2016-11-12

## The First Rule of Database

Every value should be atomic

• i.e., not contain parts that we might want to work with separately.
• For example; store personal and family names in separate columns
• Instead of putting the entire name in one column
• Don't have to use substring operations to get the name's components.
• Splitting on spaces is unreliable:
• Think of a name like "Eloise St.

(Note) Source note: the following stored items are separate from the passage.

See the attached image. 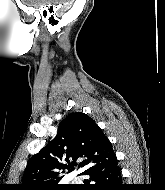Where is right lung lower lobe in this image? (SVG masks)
Masks as SVG:
<instances>
[{
  "label": "right lung lower lobe",
  "instance_id": "obj_1",
  "mask_svg": "<svg viewBox=\"0 0 165 190\" xmlns=\"http://www.w3.org/2000/svg\"><path fill=\"white\" fill-rule=\"evenodd\" d=\"M82 175L89 178L85 180L82 190H126L127 185L122 184L121 172L117 165L115 154L97 165L86 170Z\"/></svg>",
  "mask_w": 165,
  "mask_h": 190
}]
</instances>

Cyr" or "Jan Mikkel Steubart"

## Second Rule of Database

Rvery record should have a unique primary key.

• This can be a serial number that has no intrinsic meaning,
• Like the id field in the Person table,
• A combination of values:
• The triple (taken, person, quant) from the Survey table uniquely identifies every measurement.

## Third Rule of Database

There should be no redundant information.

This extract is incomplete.